┌──

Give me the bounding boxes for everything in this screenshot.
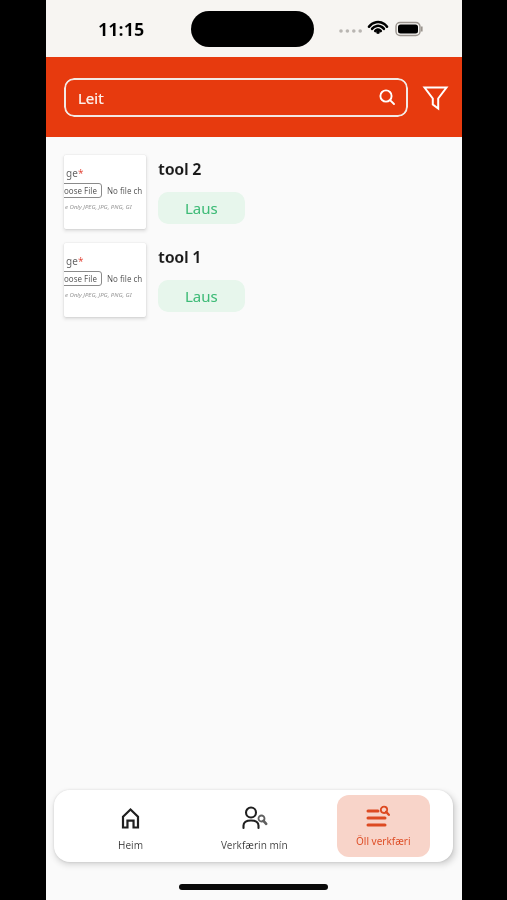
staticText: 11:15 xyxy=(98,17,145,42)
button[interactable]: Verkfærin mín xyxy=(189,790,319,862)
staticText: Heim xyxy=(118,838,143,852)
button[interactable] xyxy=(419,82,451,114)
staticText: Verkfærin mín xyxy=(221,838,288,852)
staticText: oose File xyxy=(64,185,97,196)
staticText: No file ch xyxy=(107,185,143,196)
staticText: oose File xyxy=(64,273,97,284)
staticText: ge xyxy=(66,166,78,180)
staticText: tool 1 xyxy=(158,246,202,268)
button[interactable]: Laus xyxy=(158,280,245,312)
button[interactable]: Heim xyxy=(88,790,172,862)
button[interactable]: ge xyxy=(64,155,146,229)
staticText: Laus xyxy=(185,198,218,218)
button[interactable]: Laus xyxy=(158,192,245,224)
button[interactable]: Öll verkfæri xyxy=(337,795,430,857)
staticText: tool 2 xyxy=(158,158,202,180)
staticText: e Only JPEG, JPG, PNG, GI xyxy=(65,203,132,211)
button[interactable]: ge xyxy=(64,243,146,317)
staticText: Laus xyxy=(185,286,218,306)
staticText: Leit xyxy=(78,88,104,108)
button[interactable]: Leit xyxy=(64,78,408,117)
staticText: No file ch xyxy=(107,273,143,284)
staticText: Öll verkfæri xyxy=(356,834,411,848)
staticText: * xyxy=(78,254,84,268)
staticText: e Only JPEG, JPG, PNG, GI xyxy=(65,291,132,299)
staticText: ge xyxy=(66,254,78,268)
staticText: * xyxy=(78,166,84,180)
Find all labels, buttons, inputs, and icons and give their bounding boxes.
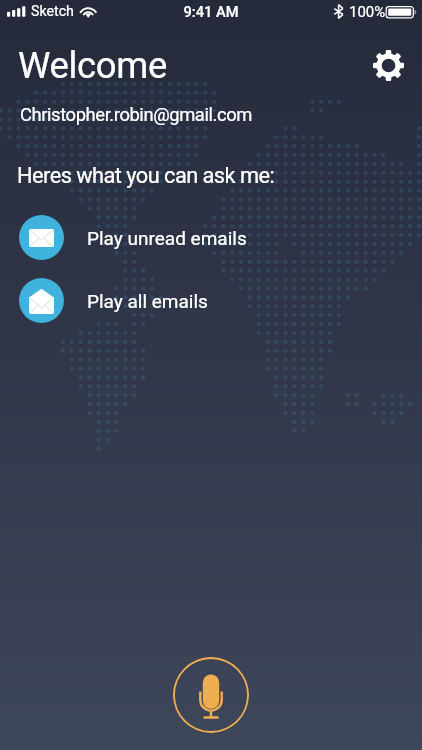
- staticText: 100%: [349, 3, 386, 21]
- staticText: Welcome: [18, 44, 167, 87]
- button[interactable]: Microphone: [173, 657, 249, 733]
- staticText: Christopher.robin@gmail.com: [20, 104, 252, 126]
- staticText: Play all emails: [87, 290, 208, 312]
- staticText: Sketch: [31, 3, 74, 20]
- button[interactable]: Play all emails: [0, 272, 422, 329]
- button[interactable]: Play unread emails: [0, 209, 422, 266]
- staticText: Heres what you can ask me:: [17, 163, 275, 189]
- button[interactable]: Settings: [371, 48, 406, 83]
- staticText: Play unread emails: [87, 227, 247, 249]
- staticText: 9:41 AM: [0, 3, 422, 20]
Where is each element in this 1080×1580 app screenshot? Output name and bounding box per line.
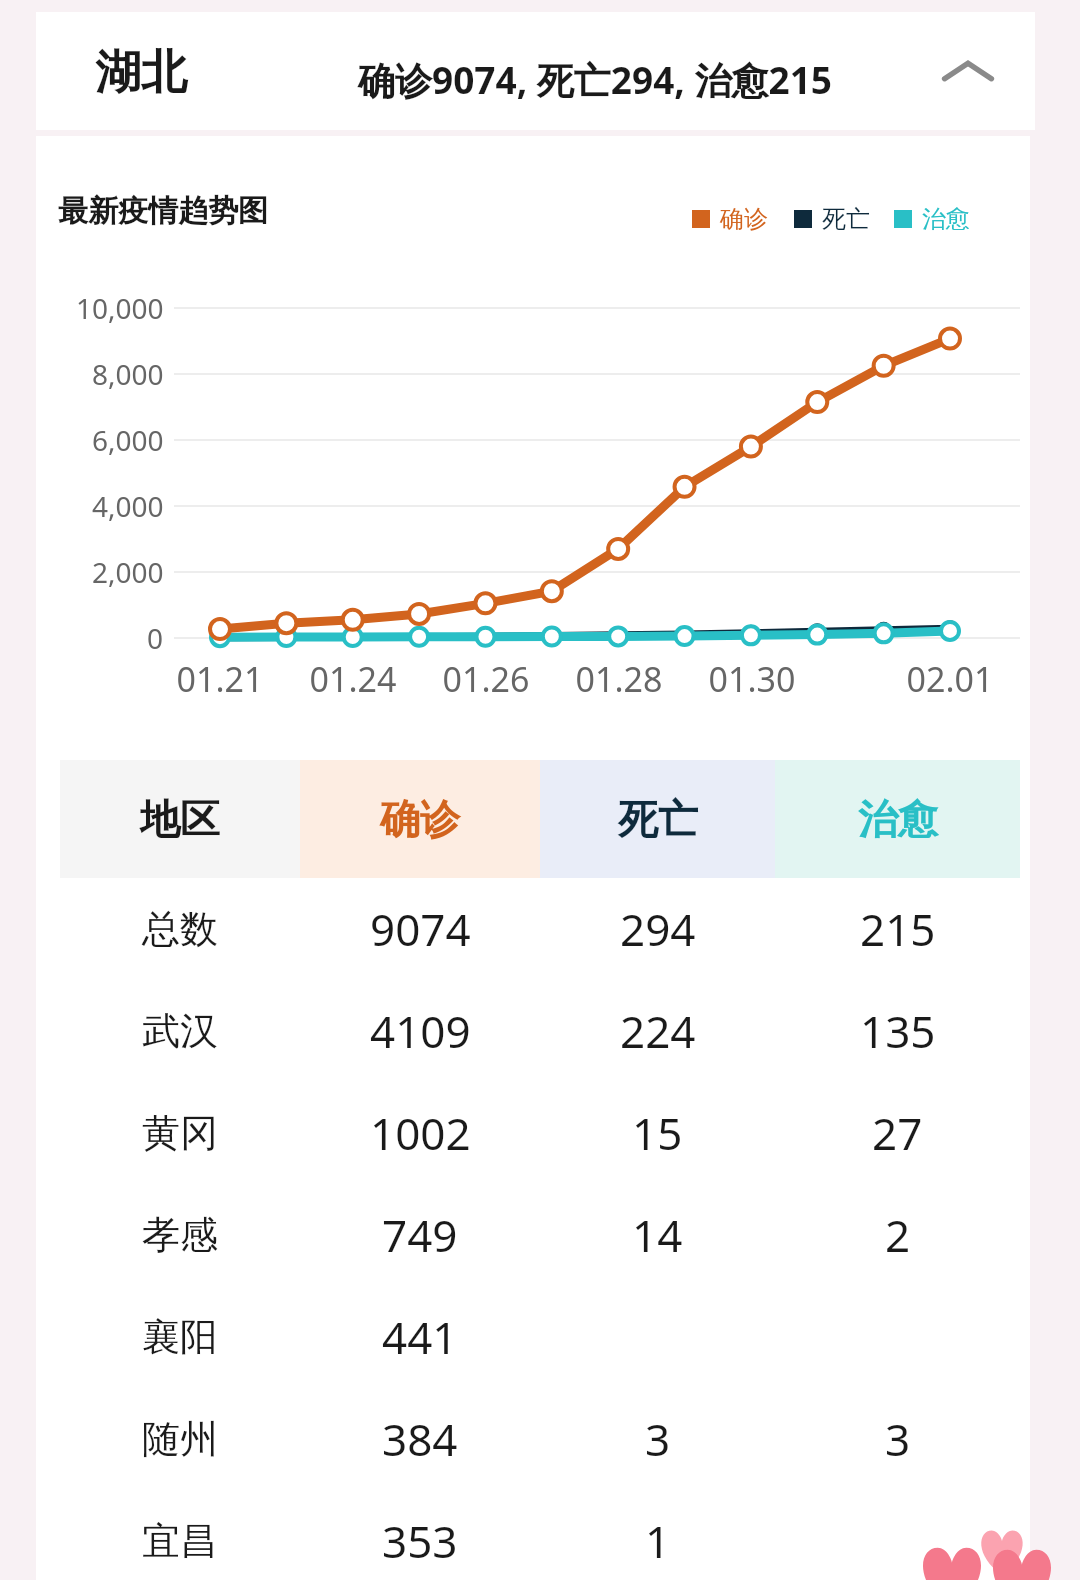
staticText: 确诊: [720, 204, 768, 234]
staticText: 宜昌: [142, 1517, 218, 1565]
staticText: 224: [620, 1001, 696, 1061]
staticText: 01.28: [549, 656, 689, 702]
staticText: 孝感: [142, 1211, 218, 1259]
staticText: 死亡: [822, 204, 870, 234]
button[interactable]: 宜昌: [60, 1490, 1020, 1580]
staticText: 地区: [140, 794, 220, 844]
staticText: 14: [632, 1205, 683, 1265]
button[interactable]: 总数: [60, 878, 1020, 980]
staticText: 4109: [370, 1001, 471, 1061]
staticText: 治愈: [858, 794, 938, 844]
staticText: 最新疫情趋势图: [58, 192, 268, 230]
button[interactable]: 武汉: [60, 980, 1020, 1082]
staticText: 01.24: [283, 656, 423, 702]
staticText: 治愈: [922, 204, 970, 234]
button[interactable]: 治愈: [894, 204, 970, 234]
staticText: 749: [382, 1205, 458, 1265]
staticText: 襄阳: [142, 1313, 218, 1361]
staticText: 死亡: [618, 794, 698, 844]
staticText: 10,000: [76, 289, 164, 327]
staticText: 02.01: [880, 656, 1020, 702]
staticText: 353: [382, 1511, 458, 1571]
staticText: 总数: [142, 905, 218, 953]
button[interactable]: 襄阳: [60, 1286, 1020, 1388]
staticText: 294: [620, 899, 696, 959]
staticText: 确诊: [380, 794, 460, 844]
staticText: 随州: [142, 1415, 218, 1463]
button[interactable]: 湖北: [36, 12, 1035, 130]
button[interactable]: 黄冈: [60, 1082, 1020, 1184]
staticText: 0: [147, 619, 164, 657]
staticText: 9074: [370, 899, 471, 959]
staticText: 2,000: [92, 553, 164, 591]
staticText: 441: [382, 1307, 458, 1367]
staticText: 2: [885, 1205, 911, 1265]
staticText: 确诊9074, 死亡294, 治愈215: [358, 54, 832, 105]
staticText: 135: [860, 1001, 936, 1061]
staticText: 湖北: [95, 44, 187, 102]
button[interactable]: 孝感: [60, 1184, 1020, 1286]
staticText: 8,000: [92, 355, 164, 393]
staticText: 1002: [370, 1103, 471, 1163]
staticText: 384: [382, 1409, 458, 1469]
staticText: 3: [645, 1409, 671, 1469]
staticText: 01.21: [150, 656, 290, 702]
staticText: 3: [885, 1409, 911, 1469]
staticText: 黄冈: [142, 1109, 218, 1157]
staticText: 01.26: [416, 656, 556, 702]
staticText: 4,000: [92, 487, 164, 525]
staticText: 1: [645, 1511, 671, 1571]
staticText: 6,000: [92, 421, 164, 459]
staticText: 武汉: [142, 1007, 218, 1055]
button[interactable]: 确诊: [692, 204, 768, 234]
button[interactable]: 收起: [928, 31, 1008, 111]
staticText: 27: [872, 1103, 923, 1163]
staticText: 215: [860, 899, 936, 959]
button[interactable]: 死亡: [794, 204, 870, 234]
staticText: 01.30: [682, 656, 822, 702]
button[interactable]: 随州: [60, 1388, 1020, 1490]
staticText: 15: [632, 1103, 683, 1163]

└──
┌──

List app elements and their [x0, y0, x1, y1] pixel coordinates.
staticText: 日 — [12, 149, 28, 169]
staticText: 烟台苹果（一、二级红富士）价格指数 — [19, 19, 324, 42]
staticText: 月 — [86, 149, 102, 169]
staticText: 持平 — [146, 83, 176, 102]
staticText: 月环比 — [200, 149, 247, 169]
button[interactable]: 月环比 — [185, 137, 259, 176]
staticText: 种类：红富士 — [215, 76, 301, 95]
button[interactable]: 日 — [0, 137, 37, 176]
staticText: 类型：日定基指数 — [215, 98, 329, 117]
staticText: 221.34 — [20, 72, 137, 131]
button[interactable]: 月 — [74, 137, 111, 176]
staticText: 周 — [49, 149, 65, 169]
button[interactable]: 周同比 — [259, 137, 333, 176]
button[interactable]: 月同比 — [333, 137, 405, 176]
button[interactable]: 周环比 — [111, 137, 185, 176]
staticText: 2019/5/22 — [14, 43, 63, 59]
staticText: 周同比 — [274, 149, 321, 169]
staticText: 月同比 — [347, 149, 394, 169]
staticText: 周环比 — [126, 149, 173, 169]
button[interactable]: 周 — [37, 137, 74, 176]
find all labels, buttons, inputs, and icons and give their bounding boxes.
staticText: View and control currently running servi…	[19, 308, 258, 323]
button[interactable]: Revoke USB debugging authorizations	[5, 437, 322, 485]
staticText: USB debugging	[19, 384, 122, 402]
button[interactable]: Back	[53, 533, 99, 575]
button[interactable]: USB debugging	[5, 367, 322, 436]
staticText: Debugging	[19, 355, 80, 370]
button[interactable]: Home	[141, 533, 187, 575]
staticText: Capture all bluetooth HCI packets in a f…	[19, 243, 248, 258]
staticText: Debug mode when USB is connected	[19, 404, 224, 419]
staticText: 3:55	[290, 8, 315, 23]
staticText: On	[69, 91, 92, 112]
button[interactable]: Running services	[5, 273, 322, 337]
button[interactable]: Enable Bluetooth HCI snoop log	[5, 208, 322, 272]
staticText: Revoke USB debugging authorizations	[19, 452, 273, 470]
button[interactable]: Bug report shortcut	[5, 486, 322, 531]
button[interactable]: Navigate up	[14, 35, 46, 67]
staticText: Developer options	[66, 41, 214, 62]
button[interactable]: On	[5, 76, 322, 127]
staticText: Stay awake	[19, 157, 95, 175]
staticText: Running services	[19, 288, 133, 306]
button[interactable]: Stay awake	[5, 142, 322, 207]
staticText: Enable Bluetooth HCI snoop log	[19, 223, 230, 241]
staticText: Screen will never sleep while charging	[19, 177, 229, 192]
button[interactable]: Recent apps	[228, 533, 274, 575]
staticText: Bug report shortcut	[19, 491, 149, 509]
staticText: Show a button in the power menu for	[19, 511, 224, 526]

└──

• [Exercise prompt]: The expected output is every line from the material above where "Heim" can be found.

• [Task response]:
staticText: Heim xyxy=(118,838,143,852)
button[interactable]: Heim xyxy=(88,790,172,862)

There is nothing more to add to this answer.